Dataset excerpts
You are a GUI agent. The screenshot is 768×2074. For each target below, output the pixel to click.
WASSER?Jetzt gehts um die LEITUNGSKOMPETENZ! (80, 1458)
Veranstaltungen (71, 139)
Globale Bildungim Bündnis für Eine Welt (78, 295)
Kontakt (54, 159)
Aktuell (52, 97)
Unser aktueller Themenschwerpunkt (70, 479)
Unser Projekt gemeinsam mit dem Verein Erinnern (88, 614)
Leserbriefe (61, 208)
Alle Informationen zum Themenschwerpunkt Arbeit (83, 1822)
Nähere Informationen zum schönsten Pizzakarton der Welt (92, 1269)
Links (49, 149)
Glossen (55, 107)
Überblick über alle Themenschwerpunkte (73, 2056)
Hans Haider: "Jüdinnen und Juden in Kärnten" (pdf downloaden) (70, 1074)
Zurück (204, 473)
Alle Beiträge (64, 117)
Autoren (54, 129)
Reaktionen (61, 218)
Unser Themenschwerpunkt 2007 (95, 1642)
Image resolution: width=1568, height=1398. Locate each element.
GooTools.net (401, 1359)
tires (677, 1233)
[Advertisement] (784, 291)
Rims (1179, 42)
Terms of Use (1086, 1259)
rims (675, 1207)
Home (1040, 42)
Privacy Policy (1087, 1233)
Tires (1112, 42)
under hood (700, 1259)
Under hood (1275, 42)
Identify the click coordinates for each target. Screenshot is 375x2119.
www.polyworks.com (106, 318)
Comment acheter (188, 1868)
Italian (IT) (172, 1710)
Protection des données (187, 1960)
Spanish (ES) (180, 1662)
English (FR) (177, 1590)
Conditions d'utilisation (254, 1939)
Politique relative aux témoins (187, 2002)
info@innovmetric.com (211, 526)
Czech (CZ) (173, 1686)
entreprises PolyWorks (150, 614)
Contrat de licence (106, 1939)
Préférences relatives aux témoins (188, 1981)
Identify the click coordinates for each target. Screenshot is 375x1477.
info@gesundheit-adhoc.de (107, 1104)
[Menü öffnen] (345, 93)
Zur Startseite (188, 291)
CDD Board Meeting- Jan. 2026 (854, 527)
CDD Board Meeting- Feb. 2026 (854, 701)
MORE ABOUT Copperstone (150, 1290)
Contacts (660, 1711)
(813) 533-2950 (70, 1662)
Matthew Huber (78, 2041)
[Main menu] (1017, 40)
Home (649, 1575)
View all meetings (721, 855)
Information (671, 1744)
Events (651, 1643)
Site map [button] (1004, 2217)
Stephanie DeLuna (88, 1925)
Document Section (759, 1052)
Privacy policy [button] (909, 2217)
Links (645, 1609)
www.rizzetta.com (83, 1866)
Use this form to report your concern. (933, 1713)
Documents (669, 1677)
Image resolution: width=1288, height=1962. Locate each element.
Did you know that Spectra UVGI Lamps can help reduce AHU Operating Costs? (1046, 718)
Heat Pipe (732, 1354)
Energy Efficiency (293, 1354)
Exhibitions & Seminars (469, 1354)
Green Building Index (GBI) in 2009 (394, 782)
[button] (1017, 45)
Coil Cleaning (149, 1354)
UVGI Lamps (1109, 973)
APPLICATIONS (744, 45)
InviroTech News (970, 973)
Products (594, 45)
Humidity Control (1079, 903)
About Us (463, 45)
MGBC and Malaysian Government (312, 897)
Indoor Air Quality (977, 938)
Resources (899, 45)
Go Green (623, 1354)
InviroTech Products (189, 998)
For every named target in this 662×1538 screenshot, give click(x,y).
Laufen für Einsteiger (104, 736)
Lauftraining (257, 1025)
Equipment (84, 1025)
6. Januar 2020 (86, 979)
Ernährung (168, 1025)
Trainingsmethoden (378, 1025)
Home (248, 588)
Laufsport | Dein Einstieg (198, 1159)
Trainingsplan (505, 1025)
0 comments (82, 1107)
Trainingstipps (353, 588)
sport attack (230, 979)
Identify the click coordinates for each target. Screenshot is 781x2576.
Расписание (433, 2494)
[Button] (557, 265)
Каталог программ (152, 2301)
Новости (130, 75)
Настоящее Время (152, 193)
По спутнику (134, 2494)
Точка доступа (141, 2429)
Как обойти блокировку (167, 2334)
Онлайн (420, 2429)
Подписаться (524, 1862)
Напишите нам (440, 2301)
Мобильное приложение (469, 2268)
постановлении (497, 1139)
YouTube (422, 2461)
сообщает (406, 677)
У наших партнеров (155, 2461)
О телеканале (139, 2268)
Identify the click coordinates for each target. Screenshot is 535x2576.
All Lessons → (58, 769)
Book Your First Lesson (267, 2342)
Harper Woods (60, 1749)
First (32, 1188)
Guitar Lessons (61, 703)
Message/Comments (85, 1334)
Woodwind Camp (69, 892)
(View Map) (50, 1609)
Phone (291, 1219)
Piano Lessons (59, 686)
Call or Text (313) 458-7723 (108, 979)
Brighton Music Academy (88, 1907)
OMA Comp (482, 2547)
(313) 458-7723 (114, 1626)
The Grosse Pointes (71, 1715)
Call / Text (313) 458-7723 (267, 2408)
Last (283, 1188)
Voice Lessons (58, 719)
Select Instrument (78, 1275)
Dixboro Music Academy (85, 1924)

PROBLEM TO SOLVE ->
Could you set down every line above exactly as written?

REPLY TO THE EXERCISE ->
You are a GUI agent. The screenshot is 768×2074. For each target below, output the pixel to click.
WASSER?Jetzt gehts um die LEITUNGSKOMPETENZ! (80, 1458)
Veranstaltungen (71, 139)
Globale Bildungim Bündnis für Eine Welt (78, 295)
Kontakt (54, 159)
Aktuell (52, 97)
Unser aktueller Themenschwerpunkt (70, 479)
Unser Projekt gemeinsam mit dem Verein Erinnern (88, 614)
Leserbriefe (61, 208)
Alle Informationen zum Themenschwerpunkt Arbeit (83, 1822)
Nähere Informationen zum schönsten Pizzakarton der Welt (92, 1269)
Links (49, 149)
Glossen (55, 107)
Überblick über alle Themenschwerpunkte (73, 2056)
Hans Haider: "Jüdinnen und Juden in Kärnten" (pdf downloaden) (70, 1074)
Zurück (204, 473)
Alle Beiträge (64, 117)
Autoren (54, 129)
Reaktionen (61, 218)
Unser Themenschwerpunkt 2007 (95, 1642)
Image resolution: width=1568, height=1398. Locate each element.
GooTools.net (401, 1359)
tires (677, 1233)
[Advertisement] (784, 291)
Rims (1179, 42)
Terms of Use (1086, 1259)
rims (675, 1207)
Home (1040, 42)
Privacy Policy (1087, 1233)
Tires (1112, 42)
under hood (700, 1259)
Under hood (1275, 42)
Identify the click coordinates for each target. Screenshot is 375x2119.
www.polyworks.com (106, 318)
Comment acheter (188, 1868)
Italian (IT) (172, 1710)
Protection des données (187, 1960)
Spanish (ES) (180, 1662)
English (FR) (177, 1590)
Conditions d'utilisation (254, 1939)
Politique relative aux témoins (187, 2002)
info@innovmetric.com (211, 526)
Czech (CZ) (173, 1686)
entreprises PolyWorks (150, 614)
Contrat de licence (106, 1939)
Préférences relatives aux témoins (188, 1981)
Identify the click coordinates for each target. Screenshot is 375x1477.
info@gesundheit-adhoc.de (107, 1104)
[Menü öffnen] (345, 93)
Zur Startseite (188, 291)
CDD Board Meeting- Jan. 2026 (854, 527)
CDD Board Meeting- Feb. 2026 (854, 701)
MORE ABOUT Copperstone (150, 1290)
Contacts (660, 1711)
(813) 533-2950 (70, 1662)
Matthew Huber (78, 2041)
[Main menu] (1017, 40)
Home (649, 1575)
View all meetings (721, 855)
Information (671, 1744)
Events (651, 1643)
Site map [button] (1004, 2217)
Stephanie DeLuna (88, 1925)
Document Section (759, 1052)
Privacy policy [button] (909, 2217)
Links (645, 1609)
www.rizzetta.com (83, 1866)
Use this form to report your concern. (933, 1713)
Documents (669, 1677)
Image resolution: width=1288, height=1962. Locate each element.
Did you know that Spectra UVGI Lamps can help reduce AHU Operating Costs? (1046, 718)
Heat Pipe (732, 1354)
Energy Efficiency (293, 1354)
Exhibitions & Seminars (469, 1354)
Green Building Index (GBI) in 2009 (394, 782)
[button] (1017, 45)
Coil Cleaning (149, 1354)
UVGI Lamps (1109, 973)
APPLICATIONS (744, 45)
InviroTech News (970, 973)
Products (594, 45)
Humidity Control (1079, 903)
About Us (463, 45)
MGBC and Malaysian Government (312, 897)
Indoor Air Quality (977, 938)
Resources (899, 45)
Go Green (623, 1354)
InviroTech Products (189, 998)
For every named target in this 662×1538 screenshot, give click(x,y).
Laufen für Einsteiger (104, 736)
Lauftraining (257, 1025)
Equipment (84, 1025)
6. Januar 2020 (86, 979)
Ernährung (168, 1025)
Trainingsmethoden (378, 1025)
Home (248, 588)
Laufsport | Dein Einstieg (198, 1159)
Trainingsplan (505, 1025)
0 comments (82, 1107)
Trainingstipps (353, 588)
sport attack (230, 979)
Identify the click coordinates for each target. Screenshot is 781x2576.
Расписание (433, 2494)
[Button] (557, 265)
Каталог программ (152, 2301)
Новости (130, 75)
Настоящее Время (152, 193)
По спутнику (134, 2494)
Точка доступа (141, 2429)
Как обойти блокировку (167, 2334)
Онлайн (420, 2429)
Подписаться (524, 1862)
Напишите нам (440, 2301)
Мобильное приложение (469, 2268)
постановлении (497, 1139)
YouTube (422, 2461)
сообщает (406, 677)
У наших партнеров (155, 2461)
О телеканале (139, 2268)
Identify the click coordinates for each target. Screenshot is 535x2576.
All Lessons → (58, 769)
Book Your First Lesson (267, 2342)
Harper Woods (60, 1749)
First (32, 1188)
Guitar Lessons (61, 703)
Message/Comments (85, 1334)
Woodwind Camp (69, 892)
(View Map) (50, 1609)
Phone (291, 1219)
Piano Lessons (59, 686)
Call or Text (313) 458-7723 (108, 979)
Brighton Music Academy (88, 1907)
OMA Comp (482, 2547)
(313) 458-7723 (114, 1626)
The Grosse Pointes (71, 1715)
Call / Text (313) 458-7723 (267, 2408)
Last (283, 1188)
Voice Lessons (58, 719)
Select Instrument (78, 1275)
Dixboro Music Academy (85, 1924)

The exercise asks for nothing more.